The radio plays Christmas carols. Bruce Springsteen, but still. We sit over dinner in santa hats, tipsy and hungry, laughing and happy, missing the now-deceased family dog, missing my father’s now-deceased parents, dipping forkfuls of roast beef in the jus and happily, quietly, content to be Jewish.

A Razor-Edged Angel

The streets were swept with crusty leaves and balled up run-off from indiscriminate trashcans. He came too early and rested his guitar next to him at the bar. He drank pint glasses of wheat beer and left the oranges beached on cocktails napkins.

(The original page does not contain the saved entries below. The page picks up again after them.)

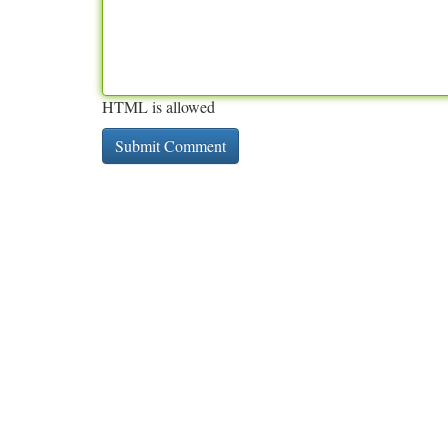
HTML is allowed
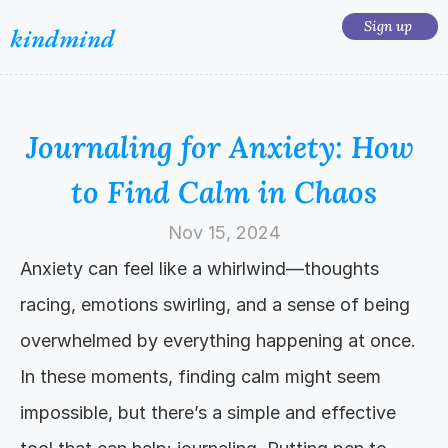
Sign up 
kindmind
Journaling for Anxiety: How 
to Find Calm in Chaos
Nov 15, 2024
Anxiety can feel like a whirlwind—thoughts 
racing, emotions swirling, and a sense of being 
overwhelmed by everything happening at once. 
In these moments, finding calm might seem 
impossible, but there’s a simple and effective 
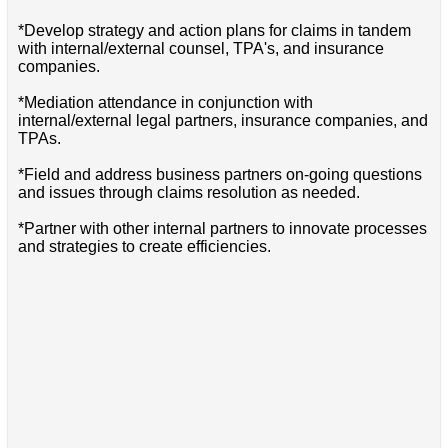
*Develop strategy and action plans for claims in tandem
with internal/external counsel, TPA's, and insurance
companies.
*Mediation attendance in conjunction with
internal/external legal partners, insurance companies, and
TPAs.
*Field and address business partners on-going questions
and issues through claims resolution as needed.
*Partner with other internal partners to innovate processes
and strategies to create efficiencies.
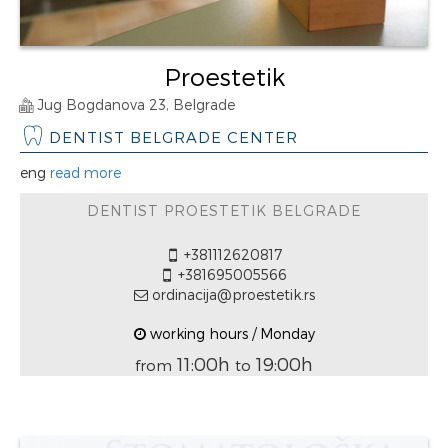
Proestetik
Jug Bogdanova 23, Belgrade
DENTIST BELGRADE CENTER
eng
read more
DENTIST PROESTETIK BELGRADE
+381112620817
+381695005566
ordinacija@proestetik.rs
working hours / Monday
11:00h
19:00h
from
to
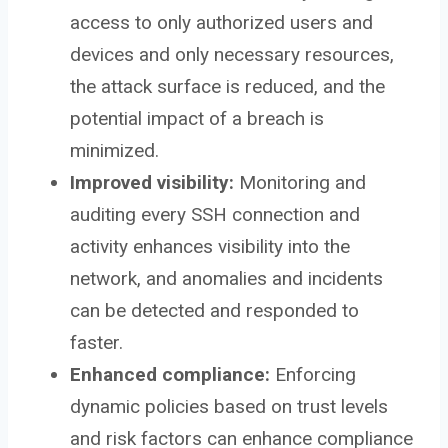
access to only authorized users and
devices and only necessary resources,
the attack surface is reduced, and the
potential impact of a breach is
minimized.
Improved visibility:
Monitoring and
auditing every SSH connection and
activity enhances visibility into the
network, and anomalies and incidents
can be detected and responded to
faster.
Enhanced compliance:
Enforcing
dynamic policies based on trust levels
and risk factors can enhance compliance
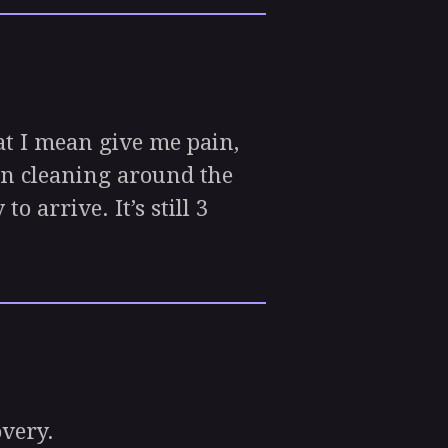
at I mean give me pain,
 on cleaning around the
 arrive. It’s still 3
overy.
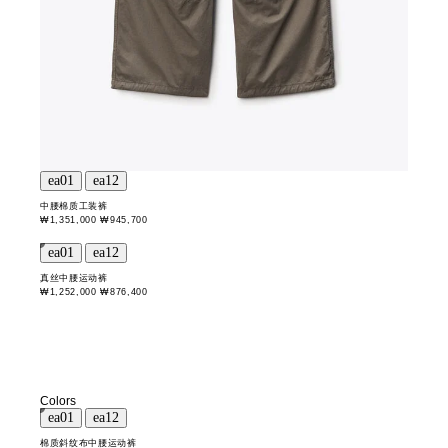
中腰棉质工装裤
₩1,351,000
₩945,700
真丝中腰运动裤
₩1,252,000
₩876,400
Colors
棉质斜纹布中腰运动裤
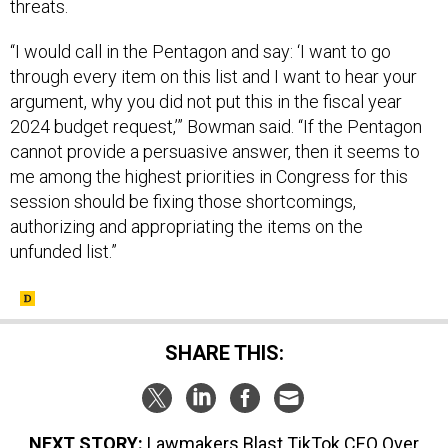
threats.
“I would call in the Pentagon and say: ‘I want to go
through every item on this list and I want to hear your
argument, why you did not put this in the fiscal year
2024 budget request,’” Bowman said. “If the Pentagon
cannot provide a persuasive answer, then it seems to
me among the highest priorities in Congress for this
session should be fixing those shortcomings,
authorizing and appropriating the items on the
unfunded list.”
SHARE THIS:
NEXT STORY:
Lawmakers Blast TikTok CEO Over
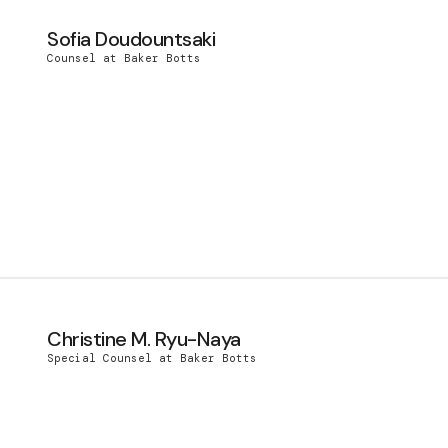
Sofia Doudountsaki
Counsel at Baker Botts
Christine M. Ryu-Naya
Special Counsel at Baker Botts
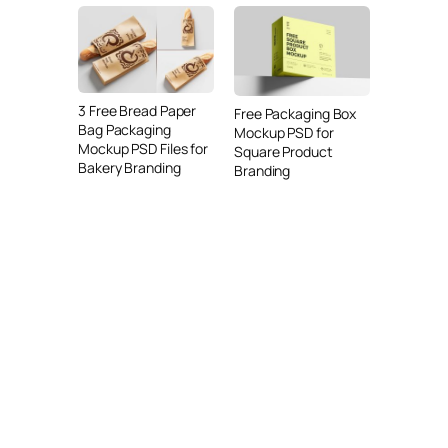
3 Free Bread Paper
Free Packaging Box
Bag Packaging
Mockup PSD for
Mockup PSD Files for
Square Product
Bakery Branding
Branding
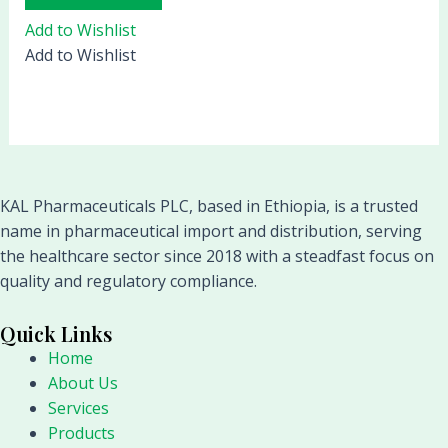
Add to Wishlist
Add to Wishlist
KAL Pharmaceuticals PLC, based in Ethiopia, is a trusted
name in pharmaceutical import and distribution, serving
the healthcare sector since 2018 with a steadfast focus on
quality and regulatory compliance.
Quick Links
Home
About Us
Services
Products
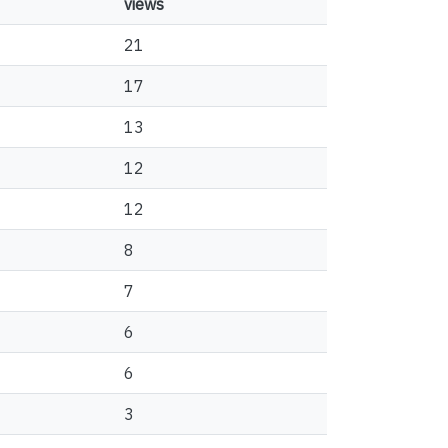
views
21
17
13
12
12
8
7
6
6
3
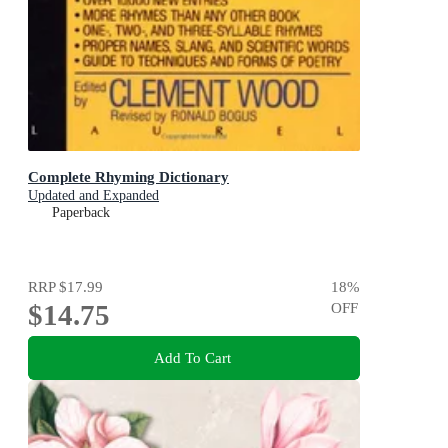
Complete Rhyming Dictionary
Updated and Expanded
Paperback
RRP
$17.99
18
%
$14.75
OFF
Add To Cart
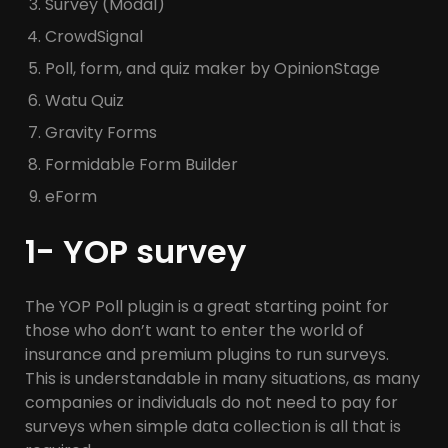
Survey (Modal)
CrowdSignal
Poll, form, and quiz maker by OpinionStage
Watu Quiz
Gravity Forms
Formidable Form Builder
eForm
1- YOP survey
The YOP Poll plugin is a great starting point for
those who don’t want to enter the world of
insurance and premium plugins to run surveys.
This is understandable in many situations, as many
companies or individuals do not need to pay for
surveys when simple data collection is all that is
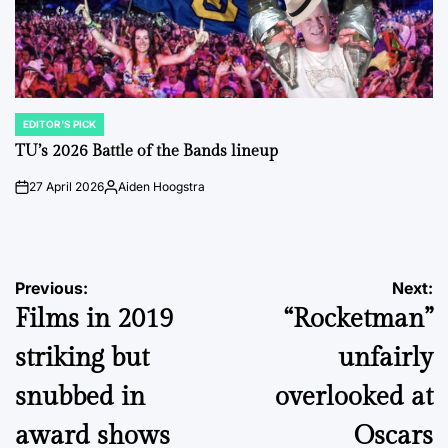
EDITOR'S PICK
POSTED
IN
TU’s 2026 Battle of the Bands lineup
27 April 2026
Aiden Hoogstra
on
Posted
by
Post
Previous:
Next:
Films in 2019
“Rocketman”
navigation
striking but
unfairly
snubbed in
overlooked at
award shows
Oscars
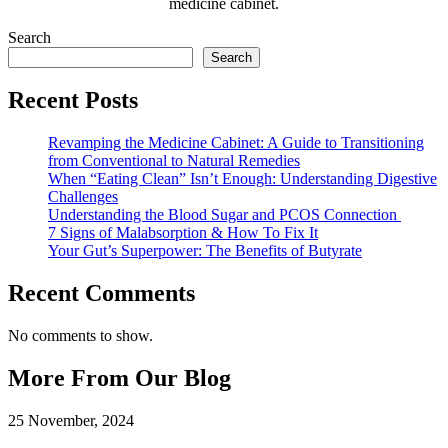
medicine cabinet.
Search
Search
Recent Posts
Revamping the Medicine Cabinet: A Guide to Transitioning
from Conventional to Natural Remedies
When “Eating Clean” Isn’t Enough: Understanding Digestive
Challenges
Understanding the Blood Sugar and PCOS Connection
7 Signs of Malabsorption & How To Fix It
Your Gut’s Superpower: The Benefits of Butyrate
Recent Comments
No comments to show.
More From Our Blog
25 November, 2024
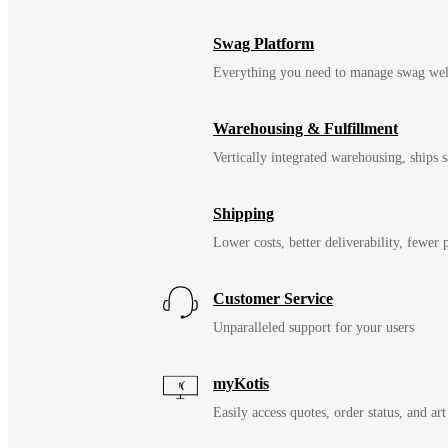
Swag Platform
Everything you need to manage swag wel
Warehousing & Fulfillment
Vertically integrated warehousing, ships
Shipping
Lower costs, better deliverability, fewer
Customer Service
Unparalleled support for your users
myKotis
Easily access quotes, order status, and art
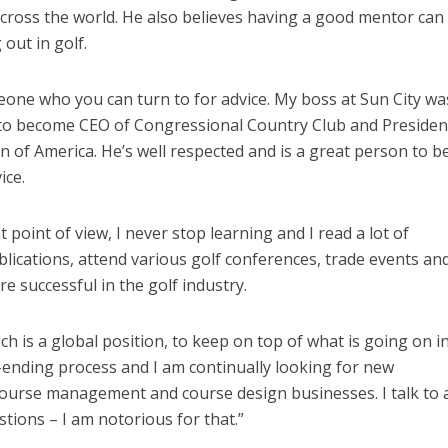
 across the world. He also believes having a good mentor can
 out in golf.
eone who you can turn to for advice. My boss at Sun City wa
o become CEO of Congressional Country Club and Presiden
 of America. He’s well respected and is a great person to b
ice.
oint of view, I never stop learning and I read a lot of
blications, attend various golf conferences, trade events an
e successful in the golf industry.
ich is a global position, to keep on top of what is going on i
r-ending process and I am continually looking for new
course management and course design businesses. I talk to a
stions – I am notorious for that.”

He was the type of man with a backbone that didn’t fold when he wept. The fine mop of hair laid sweaty against his neck, framed by the sharp hint of collarbone. The lines in his knuckles were deep gradations, aging his hand likes the rings in a split tree trunk. Across the room, his fishbowl eyes burned neon blue.

I looked back. He didn’t move much. I could see his spine stacked up beneath his undershirt. His shoulders were sharp, like someone had cut his wings off with a rough blade.

I felt his eyes on me that evening as he sat at the bar slowly drinking beer, carefully removing each orange slice from the rim of his glass and collecting them in a pile on the side. I wondered how drunk he was, or if he was drunk at all.  I wished I had counted the orange slices.

Crash

He drives past my house so my father won’t see and pulls up in the cul-de-sac circle, in the woods, and shrugs because he isn’t sure how to kiss me, he isn’t sure how to navigate the center console, or how to keep the windows of his Chevy from steaming up, or even the best way to wrap his arms around me to express what he wants to express, without scaring me back down to the city, without letting me think he just wants to be friends, so he smiles, and I smile, and together we sit together, just for a few moments, in un-silent silence in his Chevy in the woods, enveloped in the crickets and cold condensation and a decade-long crush and a soon-to-be crash.